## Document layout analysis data

============

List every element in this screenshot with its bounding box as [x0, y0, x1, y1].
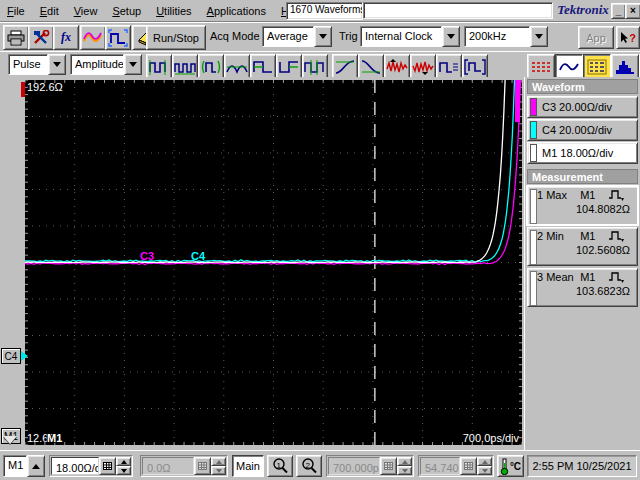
acq-mode-select[interactable]: Average	[262, 26, 332, 47]
c3-trace-label[interactable]: C3	[140, 250, 154, 262]
spin-up-button[interactable]	[116, 457, 131, 466]
chevron-down-icon[interactable]	[314, 26, 332, 47]
measure-category-select[interactable]: Pulse	[8, 54, 66, 75]
c4-trace-handle[interactable]: C4	[1, 348, 28, 364]
waveform-button-m1[interactable]: M1 18.00Ω/div	[527, 142, 638, 164]
trig-source-select[interactable]: Internal Clock	[360, 26, 460, 47]
temperature-button[interactable]: °C	[497, 455, 524, 477]
c4-trace-label[interactable]: C4	[191, 250, 205, 262]
waveform-display-button[interactable]	[555, 54, 583, 79]
period-icon	[148, 58, 170, 76]
keypad-icon[interactable]	[99, 457, 116, 475]
trace-selector-value: M1	[3, 455, 27, 477]
chevron-down-icon[interactable]	[442, 26, 460, 47]
measure-min-button[interactable]	[410, 54, 436, 79]
chevron-up-icon[interactable]	[27, 455, 45, 477]
measurement-source: M1	[580, 230, 608, 242]
spin-down-button[interactable]	[397, 466, 412, 475]
measure-pos-width-button[interactable]	[250, 54, 276, 79]
c4-trace	[25, 80, 515, 262]
frequency-icon	[174, 58, 196, 76]
zoom-2-button[interactable]: 2	[296, 455, 322, 477]
acq-mode-label: Acq Mode	[210, 30, 260, 42]
measure-duty-cycle-button[interactable]	[302, 54, 328, 79]
measurement-panel-header: Measurement	[527, 169, 638, 184]
pulse-select-button[interactable]	[105, 25, 131, 50]
main-toolbar: fx Run/Stop Acq Mode Average Trig	[0, 22, 640, 52]
minimize-button[interactable]: _	[611, 3, 626, 19]
main-timebase-button[interactable]: Main	[232, 455, 264, 477]
tektronix-logo: Tektronix	[557, 2, 609, 18]
histogram-display-button[interactable]	[611, 54, 639, 79]
measure-max-button[interactable]	[384, 54, 410, 79]
measure-burst-width-button[interactable]	[462, 54, 488, 79]
chevron-down-icon[interactable]	[124, 54, 142, 75]
measure-fall-time-button[interactable]	[358, 54, 384, 79]
m1-trace-marker[interactable]: M1	[47, 432, 62, 444]
horizontal-position-field[interactable]: 54.740ns	[420, 457, 460, 475]
spin-down-button[interactable]	[116, 466, 131, 475]
run-stop-button[interactable]: Run/Stop	[146, 25, 206, 50]
menu-file[interactable]: File	[0, 2, 33, 20]
trace-selector[interactable]: M1	[3, 455, 45, 477]
zoom-1-button[interactable]: 1	[267, 455, 293, 477]
vertical-offset-field[interactable]: 0.0Ω	[142, 457, 194, 475]
measure-mid-cross-button[interactable]	[224, 54, 250, 79]
waveform-button-c4[interactable]: C4 20.00Ω/div	[527, 119, 638, 141]
spin-up-button[interactable]	[477, 457, 492, 466]
menu-view[interactable]: View	[67, 2, 106, 20]
measure-category-value: Pulse	[8, 54, 48, 75]
measure-gain-button[interactable]	[436, 54, 462, 79]
measurement-item-min[interactable]: 2 Min M1 102.5608Ω	[527, 227, 638, 266]
temp-unit-label: °C	[510, 461, 521, 472]
setup-tools-button[interactable]	[28, 25, 54, 50]
menu-setup[interactable]: Setup	[105, 2, 149, 20]
waveform-database-button[interactable]	[80, 25, 106, 50]
datetime-display: 2:55 PM 10/25/2021	[527, 455, 637, 477]
menu-utilities[interactable]: Utilities	[149, 2, 199, 20]
pulse-select-icon	[108, 29, 128, 47]
define-math-button[interactable]: fx	[53, 25, 79, 50]
close-button[interactable]: ×	[625, 3, 640, 19]
horizontal-scale-field[interactable]: 700.000ps	[328, 457, 380, 475]
neg-width-icon	[278, 58, 300, 76]
max-icon	[386, 58, 408, 76]
measure-group-select[interactable]: Amplitude	[70, 54, 142, 75]
menu-applications[interactable]: Applications	[200, 2, 274, 20]
measure-rise-time-button[interactable]	[332, 54, 358, 79]
measure-frequency-button[interactable]	[172, 54, 198, 79]
pulse-measure-icon	[608, 189, 624, 201]
keypad-icon[interactable]	[380, 457, 397, 475]
spin-up-button[interactable]	[211, 457, 226, 466]
measurement-value: 102.5608Ω	[537, 242, 634, 256]
measurement-item-mean[interactable]: 3 Mean M1 103.6823Ω	[527, 268, 638, 307]
spin-up-button[interactable]	[397, 457, 412, 466]
triangle-right-icon	[21, 351, 28, 361]
trig-rate-select[interactable]: 200kHz	[464, 26, 548, 47]
vertical-scale-top-label: 192.6Ω	[27, 81, 63, 93]
magnifier-2-icon: 2	[301, 458, 317, 474]
cursors-button[interactable]	[527, 54, 555, 79]
app-button[interactable]: App	[578, 26, 614, 49]
histogram-display-icon	[615, 59, 635, 75]
title-spacer	[363, 2, 553, 19]
measurement-item-max[interactable]: 1 Max M1 104.8082Ω	[527, 186, 638, 225]
spin-down-button[interactable]	[477, 466, 492, 475]
keypad-icon[interactable]	[194, 457, 211, 475]
measure-gated-button[interactable]	[198, 54, 224, 79]
chevron-down-icon[interactable]	[530, 26, 548, 47]
vertical-scale-field[interactable]: 18.00Ω/di	[51, 457, 99, 475]
spin-down-button[interactable]	[211, 466, 226, 475]
measure-neg-width-button[interactable]	[276, 54, 302, 79]
menu-edit[interactable]: Edit	[33, 2, 67, 20]
measure-period-button[interactable]	[146, 54, 172, 79]
help-pointer-button[interactable]: ?	[616, 26, 640, 49]
horizontal-position-control: 54.740ns	[418, 455, 494, 477]
horizontal-position-spinner	[477, 457, 492, 475]
waveform-button-c3[interactable]: C3 20.00Ω/div	[527, 96, 638, 118]
print-button[interactable]	[3, 25, 29, 50]
measurement-swatch	[530, 271, 537, 306]
chevron-down-icon[interactable]	[48, 54, 66, 75]
keypad-icon[interactable]	[460, 457, 477, 475]
readout-display-button[interactable]	[583, 54, 611, 79]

============

## Task instructions
Filter the entries above down to the lines that contain the word "Stop".

## Task result
main-toolbar: fx Run/Stop Acq Mode Average Trig	[0, 22, 640, 52]
run-stop-button[interactable]: Run/Stop	[146, 25, 206, 50]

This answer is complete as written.